# What to do:
The stretch wanted below opens at the line containing "Bildergalerie" and closes at the line containing "Mobile Menu Toggle". Please return it exactly, with no other lines.

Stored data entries
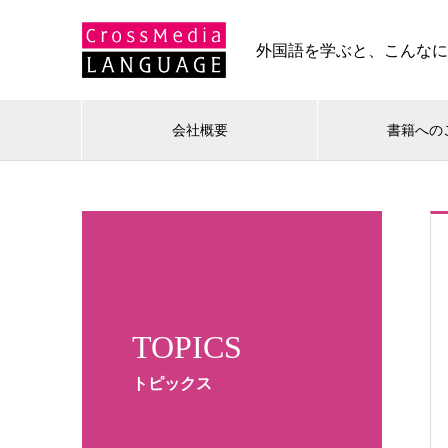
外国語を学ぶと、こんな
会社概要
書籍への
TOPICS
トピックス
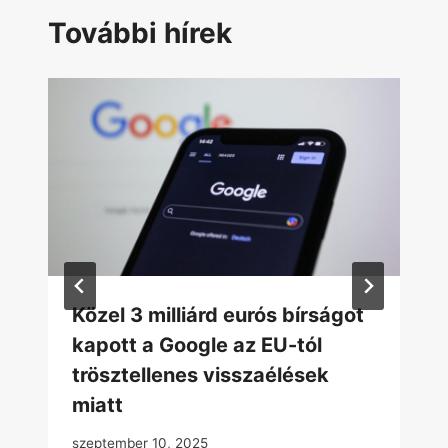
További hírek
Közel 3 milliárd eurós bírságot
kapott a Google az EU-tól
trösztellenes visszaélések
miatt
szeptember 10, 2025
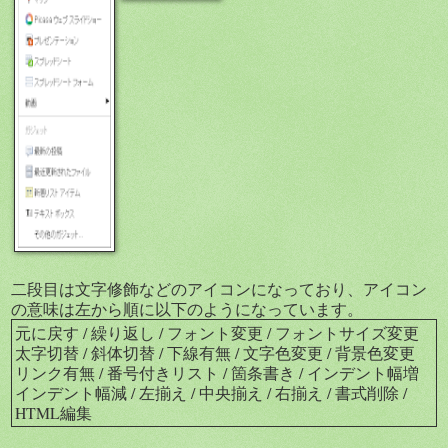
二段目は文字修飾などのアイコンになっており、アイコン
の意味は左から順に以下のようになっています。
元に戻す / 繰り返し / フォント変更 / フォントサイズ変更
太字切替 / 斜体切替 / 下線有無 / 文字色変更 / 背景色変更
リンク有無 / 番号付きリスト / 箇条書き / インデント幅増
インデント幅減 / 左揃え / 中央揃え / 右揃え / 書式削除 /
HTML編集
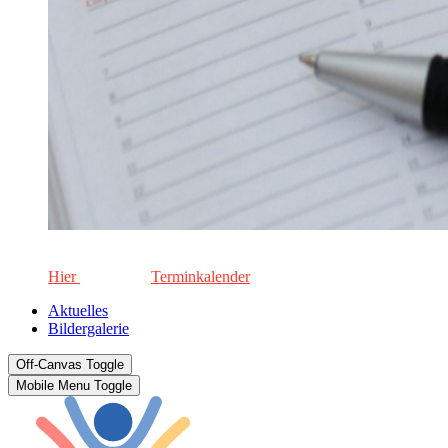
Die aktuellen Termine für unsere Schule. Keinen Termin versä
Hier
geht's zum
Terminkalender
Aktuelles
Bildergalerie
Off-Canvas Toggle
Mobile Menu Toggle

--

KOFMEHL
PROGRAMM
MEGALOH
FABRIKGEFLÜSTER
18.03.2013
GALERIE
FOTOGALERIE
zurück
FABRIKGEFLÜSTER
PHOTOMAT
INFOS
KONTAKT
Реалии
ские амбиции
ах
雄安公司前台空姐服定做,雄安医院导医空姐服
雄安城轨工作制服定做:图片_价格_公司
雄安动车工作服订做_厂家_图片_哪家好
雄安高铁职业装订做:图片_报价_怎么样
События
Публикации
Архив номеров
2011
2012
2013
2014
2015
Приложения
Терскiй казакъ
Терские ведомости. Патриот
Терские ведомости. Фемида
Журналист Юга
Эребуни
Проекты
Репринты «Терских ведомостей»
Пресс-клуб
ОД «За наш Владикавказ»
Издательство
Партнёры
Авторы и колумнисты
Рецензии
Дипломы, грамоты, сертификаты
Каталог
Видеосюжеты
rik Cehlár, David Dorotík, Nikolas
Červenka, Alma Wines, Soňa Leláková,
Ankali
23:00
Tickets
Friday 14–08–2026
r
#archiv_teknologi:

# Answer space:
Bildergalerie
Off-Canvas Toggle
Mobile Menu Toggle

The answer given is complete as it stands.